A state Supreme Court justice’s decision not to recuse herself from a case contradicts the spirit of a recent U.S. Supreme Court ruling, critics say.
Three Republican justices on the Michigan Supreme Court have criticized their new Democratic colleague, Justice Diane Hathaway, for ruling in a case that dealt with the insurance industry. Hathaway’s husband is an auto insurance attorney…
When the case was reviewed again, the claims association argued Hathaway should not rule on it because her husband could benefit financially. But Hathaway denied having any conflict of interest, saying the association’s stance “strains reasoned logic.”
She argued justices should not have to step aside themselves just because their spouse practices in an area of law affected by a case.
Hathaway is right here. The Supreme Court’s ruling in Caperton does not go as far as to suggest that a judge must recuse themselves any time a spouse has even a distant, tangential relationship to a whole class of cases in an area of law they practice. The ruling deals with direct contributions to a judge’s election campaign and only with very large donations, ones large enough to swing the election, at that.
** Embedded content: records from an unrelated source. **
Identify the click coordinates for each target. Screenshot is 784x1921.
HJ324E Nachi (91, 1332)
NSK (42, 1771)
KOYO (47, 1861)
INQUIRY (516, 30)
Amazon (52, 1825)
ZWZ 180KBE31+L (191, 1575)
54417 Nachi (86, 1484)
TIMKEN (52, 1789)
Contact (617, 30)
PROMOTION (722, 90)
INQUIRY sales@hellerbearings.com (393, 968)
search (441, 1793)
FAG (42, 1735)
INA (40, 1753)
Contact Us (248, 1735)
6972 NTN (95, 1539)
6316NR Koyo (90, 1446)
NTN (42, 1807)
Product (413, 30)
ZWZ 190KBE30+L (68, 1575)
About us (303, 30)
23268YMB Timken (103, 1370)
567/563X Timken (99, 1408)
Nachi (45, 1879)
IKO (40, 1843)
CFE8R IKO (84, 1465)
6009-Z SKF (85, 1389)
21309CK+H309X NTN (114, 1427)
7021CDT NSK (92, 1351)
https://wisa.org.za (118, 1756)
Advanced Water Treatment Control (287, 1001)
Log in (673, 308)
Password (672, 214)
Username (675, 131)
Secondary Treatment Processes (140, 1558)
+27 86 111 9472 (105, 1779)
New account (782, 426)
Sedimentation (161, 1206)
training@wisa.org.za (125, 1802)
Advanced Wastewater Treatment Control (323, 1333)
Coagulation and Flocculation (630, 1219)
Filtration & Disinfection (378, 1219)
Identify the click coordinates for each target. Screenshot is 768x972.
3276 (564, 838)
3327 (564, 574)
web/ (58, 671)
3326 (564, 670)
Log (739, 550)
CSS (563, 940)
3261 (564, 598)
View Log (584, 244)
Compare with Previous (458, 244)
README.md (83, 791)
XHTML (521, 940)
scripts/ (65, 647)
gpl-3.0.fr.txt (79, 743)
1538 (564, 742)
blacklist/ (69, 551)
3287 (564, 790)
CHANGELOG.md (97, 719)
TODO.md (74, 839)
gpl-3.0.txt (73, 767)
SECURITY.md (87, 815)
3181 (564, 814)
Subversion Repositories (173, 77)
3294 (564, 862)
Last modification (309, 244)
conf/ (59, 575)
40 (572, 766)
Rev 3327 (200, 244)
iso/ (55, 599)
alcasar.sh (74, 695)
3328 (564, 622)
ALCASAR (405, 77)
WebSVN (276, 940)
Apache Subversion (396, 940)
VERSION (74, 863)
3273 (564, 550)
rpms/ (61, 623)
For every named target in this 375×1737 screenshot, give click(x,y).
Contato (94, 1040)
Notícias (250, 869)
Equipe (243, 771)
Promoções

Most states have rules requiring judges to recuse themselves in cases in which a family member or spouse has a reasonably direct involvement — if they or the law firm they work for had worked on that particular case or for that particular client, for example, or if they had a financial interest in a company that is a party to the case. Michigan will likely have such a rule after the new recusal standards are approved.
But it’s simply unworkable and unreasonable to suggest that a judge has to recuse themselves from an entire class of cases because their spouse or another family member practices law in that field even if they had no involvement in the particular case.